Выбрать главу

Многие наши поэты искали и предлагали в своих стихах слово, которое бы претендовало на то, чтобы стать поэтической формулой войны. Василий Лебедев-Кумач: «Идет война народная, священная война». Александр Твардовский: «Бой идет святой и правый, смертный бой не ради славы, ради жизни на земле». Константин Симонов: «Да, война не такая, какой мы писали ее, — это горькая штука…». Михаил Кульчицкий: «Война ж совсем не фейерверк, а просто трудная работа…». Борис Слуцкий: «А война — была. Четыре года. Долгая была война». Давид Самойлов: у него война — это «роковые, свинцовые, пороховые» годы.

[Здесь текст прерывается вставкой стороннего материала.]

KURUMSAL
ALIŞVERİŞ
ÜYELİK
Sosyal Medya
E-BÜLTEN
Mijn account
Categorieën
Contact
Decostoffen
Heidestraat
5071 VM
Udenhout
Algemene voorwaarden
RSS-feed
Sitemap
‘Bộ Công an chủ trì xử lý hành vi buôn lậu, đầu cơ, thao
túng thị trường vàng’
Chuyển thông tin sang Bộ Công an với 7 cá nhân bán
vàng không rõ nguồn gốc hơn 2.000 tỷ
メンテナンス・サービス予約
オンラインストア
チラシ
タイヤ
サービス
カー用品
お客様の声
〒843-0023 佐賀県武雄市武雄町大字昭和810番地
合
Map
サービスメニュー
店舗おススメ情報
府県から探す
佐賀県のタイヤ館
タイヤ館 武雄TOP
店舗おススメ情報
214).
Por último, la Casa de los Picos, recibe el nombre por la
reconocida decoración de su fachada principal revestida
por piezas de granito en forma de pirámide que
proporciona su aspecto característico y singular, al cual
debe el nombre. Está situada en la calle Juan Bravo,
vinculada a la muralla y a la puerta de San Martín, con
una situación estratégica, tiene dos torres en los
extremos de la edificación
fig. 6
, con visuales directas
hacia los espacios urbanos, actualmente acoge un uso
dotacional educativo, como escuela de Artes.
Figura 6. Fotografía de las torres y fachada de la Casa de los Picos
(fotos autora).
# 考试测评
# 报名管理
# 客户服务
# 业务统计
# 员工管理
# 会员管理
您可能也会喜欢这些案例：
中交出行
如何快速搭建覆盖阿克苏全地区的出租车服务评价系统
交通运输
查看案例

Окуджава предложил свое определение: «Ах, война, что ж ты сделала, подлая…». Развернутое и реализованное в его стихах и песнях, в автобиографической повести «Будь здоров, школяр» — это «подлая» ошарашивало, потому что резко расходилось с утвердившимся в нашей пропаганде и нашем искусстве взгляде на войну. Как он однажды заметил: «Все мои стихи и песни не столько о войне, сколько против нее». Подлая война особым образом настроила его будущее писательское зрение. Она выветрила из меня навсегда, — рассказывал он, — те осколки романтики, которые во мне все же еще, как и в любом юнце моего возраста, сидели. «Я увидел, что война — это суровое жестокое единоборство, и радость побед у меня постоянно перемешана с горечью потерь, очевидцем которых я был. И впоследствии, когда я все это осознал, не могу сказать, что я стал пацифистом, это было бы смешно, но во мне выработалась не умозрительная, а органическая ненависть к войне. И это наложило отпечаток на всю мою жизнь, и литературную тоже».

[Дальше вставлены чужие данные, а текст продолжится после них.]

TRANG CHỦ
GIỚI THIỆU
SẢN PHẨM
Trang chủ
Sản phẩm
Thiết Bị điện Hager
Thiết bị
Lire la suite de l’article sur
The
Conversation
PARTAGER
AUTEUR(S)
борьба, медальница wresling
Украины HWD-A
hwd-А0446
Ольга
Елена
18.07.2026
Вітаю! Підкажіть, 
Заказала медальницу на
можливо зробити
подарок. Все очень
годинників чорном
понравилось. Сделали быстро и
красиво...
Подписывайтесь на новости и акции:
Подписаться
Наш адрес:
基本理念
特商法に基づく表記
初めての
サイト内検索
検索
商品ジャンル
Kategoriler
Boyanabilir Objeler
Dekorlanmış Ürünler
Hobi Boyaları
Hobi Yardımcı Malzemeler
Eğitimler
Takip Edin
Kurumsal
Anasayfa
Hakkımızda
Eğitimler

Изданная Окуджавой в поздние годы книга «Девушка моей мечты», жанр которой в подзаголовке определяется как «автобиографические повествования») открывается рассказом о первом дне войны. Он, этот день, стал истинным началом биографии того поколения, к которому принадлежит Окуджава. Многое из того, что случилось потом, и в войну и после нее, забылось, стерлось. А ее первый день врезался в память навсегда. Он разом отсек прошлое, словно бы установил иное, особое исчисление времени — не на часы и дни, на поражения и победы, на павших и уцелевших, он был началом беспощадного исторического суда над каждым из нас и над общей нашей судьбой. Но это мы потом осознали его как грозный исторический рубеж, а тогда это был самый обычный день — никаких вещих предзнаменований. День как день… Таким его хранила память Окуджавы, таким он предстает на первой странице его «автобиографического повествования»:

«Прошлое, давно прошедшее, минувшее, былое, история — какие торжественные понятия, перед которыми, наверное, следует стоять с непокрытой головой. Да неужели, думаю я, такое уж это прошлое? Такая уж это история? Да ведь это было совсем недавно: лето в Тбилиси, жара, позднее утро. Я и дядя Николай перетряхивали чемоданы. Тетя Сильвия отбирала летние вещи. Мне было семнадцать лет. Вдруг отворилась дверь и вошла без стука наша соседка. Мы шумно ее приветствовали. Она сказала белыми губами:

— Вы что, ничего не слышали?

— Слышали, — сказал дядя Николай. Столько чего слышали… А что вы имеете в виду?

— Война, — сказала она.

— А-а-а, — засмеялся дядя Николай, — Таити напало на Гаити?

— Перестань, — сказала тетя Сильвия. — Что случилось, дорогая?

— Война, война, — прошелестела соседка. — Включите же радио!

По радио гремели военные марши. Я выглянул в окно — все было прежним!»

Никакого пафоса — заурядная поездка к морю на отдых, старые чемоданы, летние вещи — действительно не надо становиться навытяжку с непокрытой головой. И все-таки именно такой была реальная история. Вроде бы все вокруг оставалось прежним, но жизнь круто и бесповоротно менялась, и эти перемены складывались в то, что потом называли народной бедой и народным мужеством.

Вместе с приятелем рассказчик разносит военкоматские призывные повестки. Мимолетная сцена: «В одном из дворов среди низко подвешенных сохнувших простынь и рубашек стояла перед нами еще молодая женщина с большим животом и мальчиком на руках, и за юбку ее держались две девочки. Все, кто был во дворе, увидев нас, замолчали, поэтому стало очень тихо.

— Кого хотите? — спросила женщина, как будто не расслышала фамилию, которую мы назвали, а сама смотрела не на нас, а на розовую, трепещущую под ветром повестку.